Secondly, I’m not so sure Gen Xers are actually suspicious of all authority or all organizations. We are, after all, active members of many, many organizations, and happily submit to the authority of many, many entities. A lot of us went to college, for example. Colleges are organizations with more than a little representative authority. Professional sports teams all over the globe are by majority populated with Gen Xers right now. There is much organization and even more authority centralized in team sports, regardless of what kind of ball is used. Too, many, many Gen Xers participate in the political processes of this country. How would this even be possible if it were not for organization on a massive, massive level? We vote for politicians, judges, police chiefs, wardens, etc. So, not only do we participate in organization of a political sort, but we also equip those we vote for with more authority and power than we will ever personally realize, I’m sure. Too, we are professional protest organizers. So, how can it honestly be said that “organization” is the problem? So, I think it is quite unfair to brand Gen Xers as allergic to “authority” and “organizations” in such a broad, sweeping fashion. Reality is: Gen Xers are simply suspicious of your organization, and probably for good reasons too! They quite simply may just not like what your organization is pushing. When Gen Xers stumble upon something into which we feel we can seriously and intentionally invest, we invest, and loyally. Yes, it’s harsh, but most likely true, given all the evidence to the contrary: It might just be that your organization sucks. So, don’t blame the customer.

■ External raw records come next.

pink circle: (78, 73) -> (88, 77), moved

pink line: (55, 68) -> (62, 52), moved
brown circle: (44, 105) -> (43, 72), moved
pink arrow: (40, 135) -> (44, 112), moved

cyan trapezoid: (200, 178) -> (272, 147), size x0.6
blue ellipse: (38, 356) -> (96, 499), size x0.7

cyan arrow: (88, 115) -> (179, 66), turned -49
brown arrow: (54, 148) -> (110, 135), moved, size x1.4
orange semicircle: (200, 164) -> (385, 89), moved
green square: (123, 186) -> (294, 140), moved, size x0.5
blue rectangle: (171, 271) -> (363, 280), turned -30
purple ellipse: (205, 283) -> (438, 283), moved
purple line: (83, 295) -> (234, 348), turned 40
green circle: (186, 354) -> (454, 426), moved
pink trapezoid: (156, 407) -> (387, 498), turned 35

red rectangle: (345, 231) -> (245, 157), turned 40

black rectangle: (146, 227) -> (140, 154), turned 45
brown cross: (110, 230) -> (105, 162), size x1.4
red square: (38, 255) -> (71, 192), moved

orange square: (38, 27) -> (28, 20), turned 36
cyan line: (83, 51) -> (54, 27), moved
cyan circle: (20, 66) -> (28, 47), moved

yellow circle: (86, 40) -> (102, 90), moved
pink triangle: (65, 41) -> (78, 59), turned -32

Finally, if you want to actually influence and partner with Gen Xers, then loose word-phrases like “How would you approach …” and “in terms of crafting …” Gen Xers can spot a snake oil salesman from a mile away. We can spot a Bible salesman at five miles. Like it or not, if your entire framework concerning Gen X is built upon strategic “approaching” and “crafting,” and that is as creative as your effort to influence us gets, then you have already lost, and before you ever began. We do partner and invest in institutions and organizations. We partner with a lot of them if you think about it. We do take stewardship seriously too. We have families for which we budget, and seriously so. Our lives are stewardship … which brings me to the crux of the matter and the most profound answer the above question deserves:

If you want to influence and partner with Gen Xers, then whatever you’re “pitching” had better be livable. If it is not a lifestyle, that can be authentically lived, we won’t touch it. We may pick it up for a second, and toss it around a bit, while we try to try it on, but if it doesn’t fit life, it’ll be thrown back. You can count on it. We are all about lifestyle. We want to live … we want to live it.